**Data shown**
-=-=-=-=-

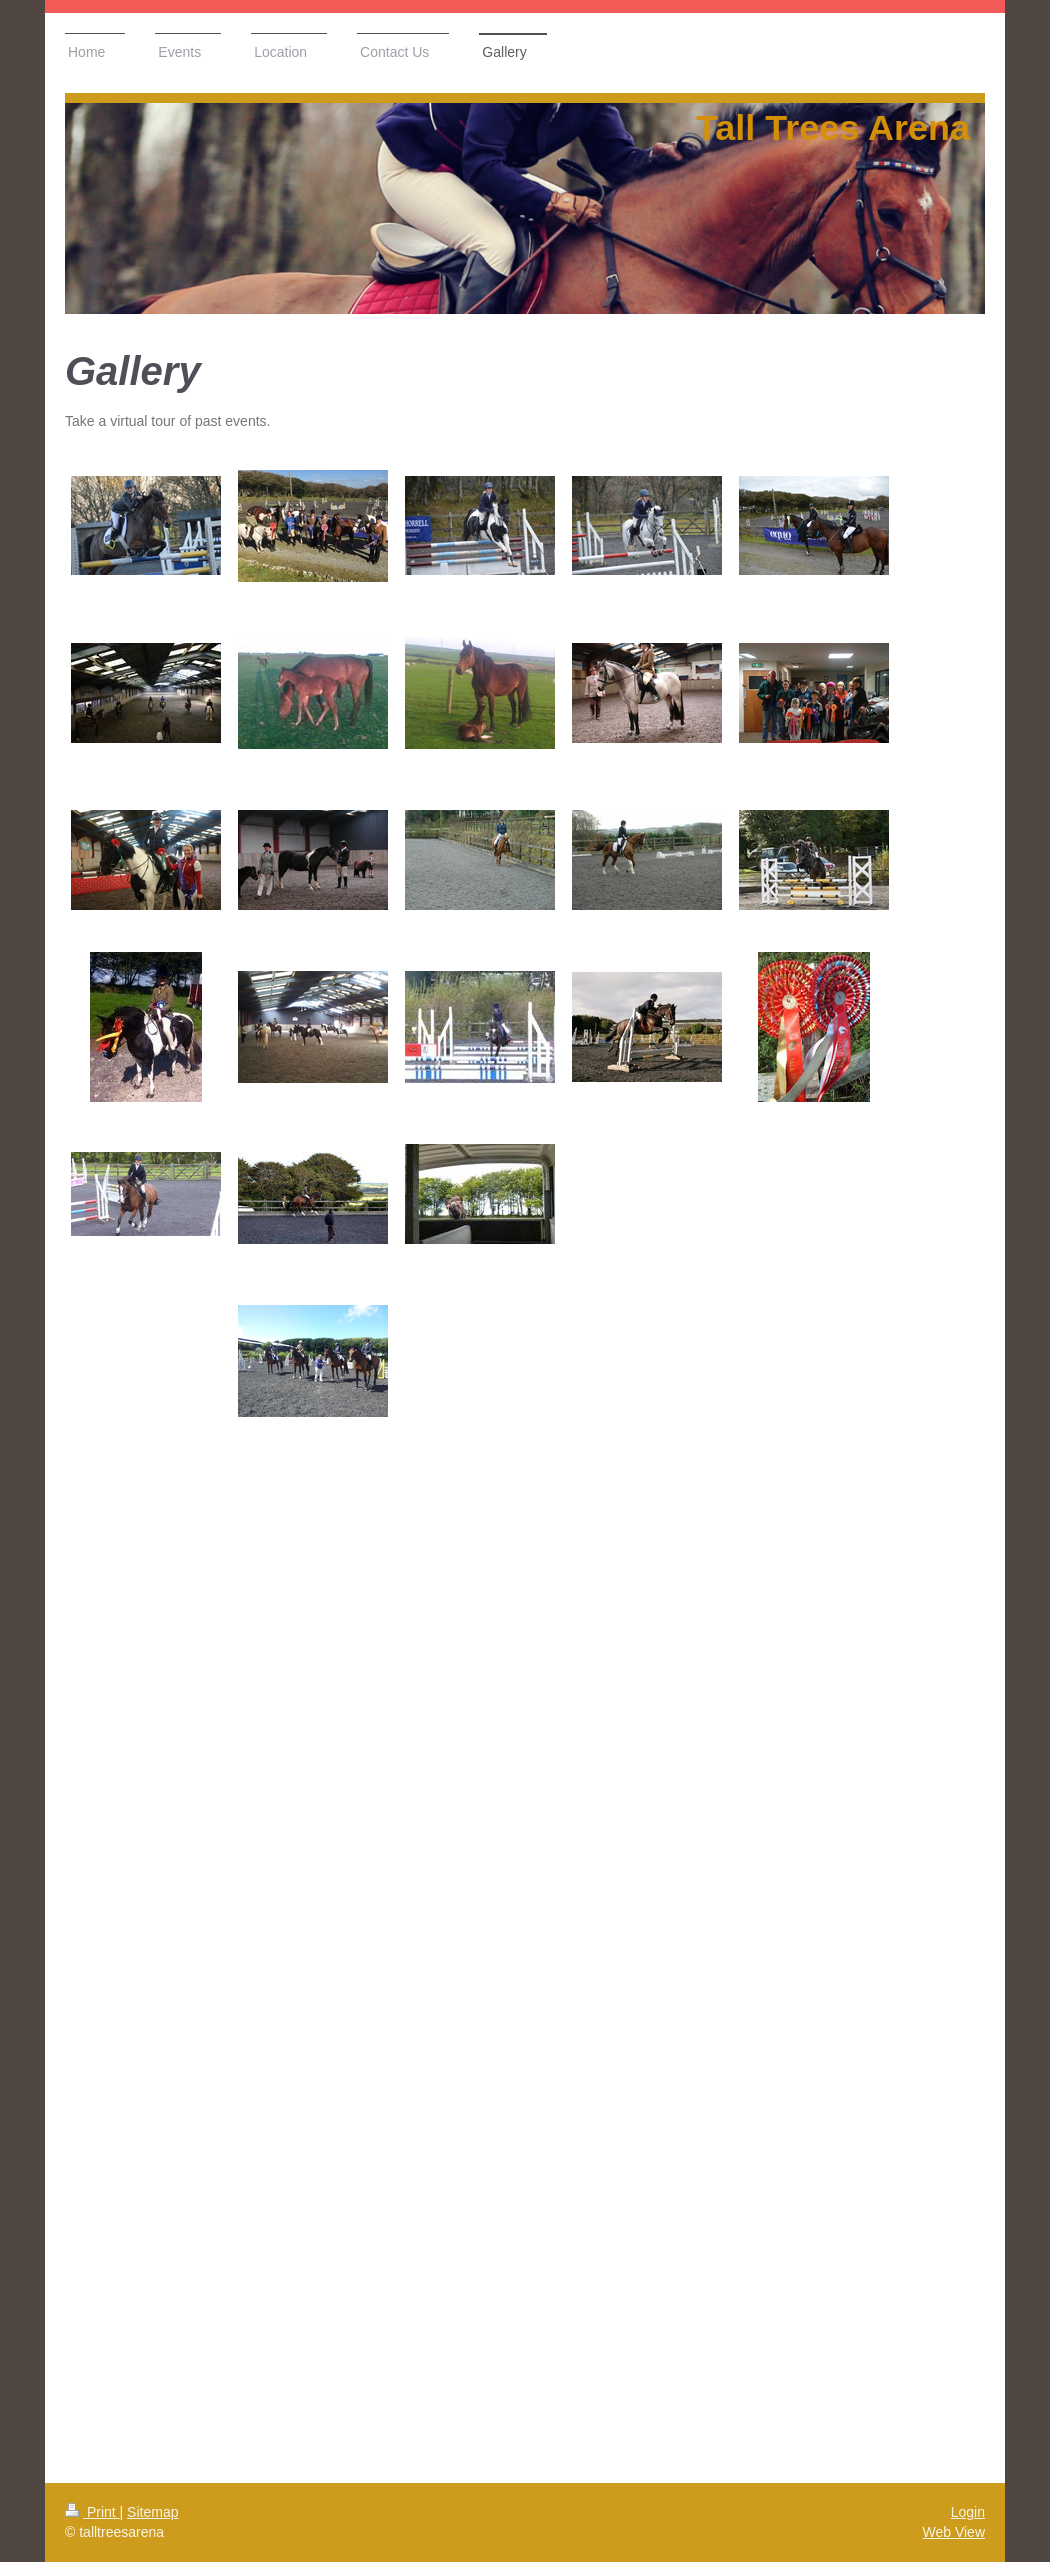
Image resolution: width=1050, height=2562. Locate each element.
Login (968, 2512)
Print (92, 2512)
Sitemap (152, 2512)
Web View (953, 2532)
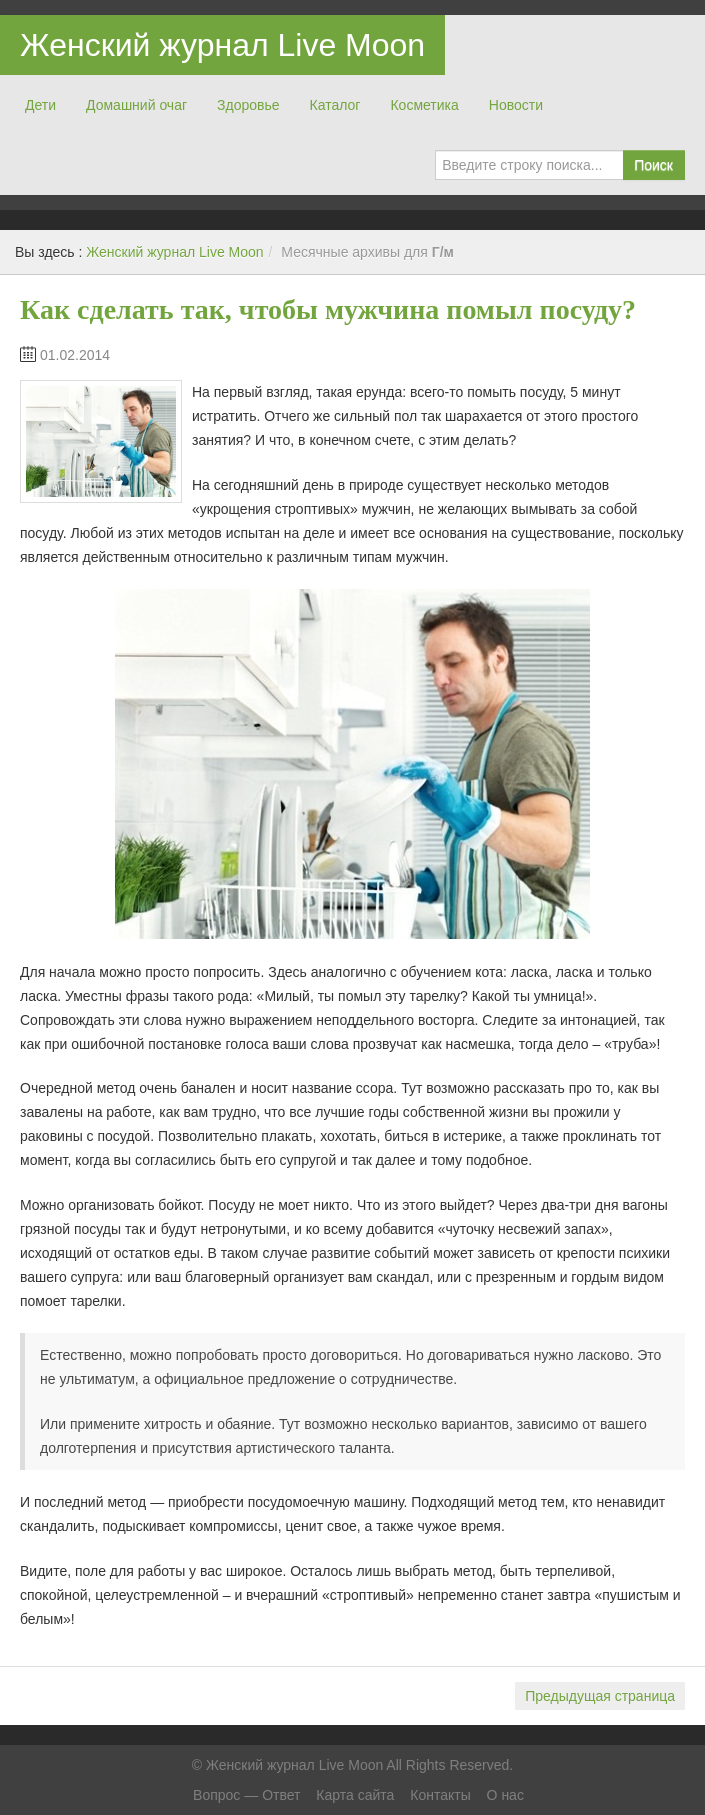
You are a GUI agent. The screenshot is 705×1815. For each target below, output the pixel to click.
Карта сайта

-=-=-=-=-

**What you need to do**
Leave out the pictures and copy exactly the lines from the one with "Sitemap (152, 2512)" through the last line of the records above.

**Answer space**
Sitemap (152, 2512)
Web View (953, 2532)
You are a GUI agent. The screenshot is 705×1815. For each target below, output the pixel to click.
Карта сайта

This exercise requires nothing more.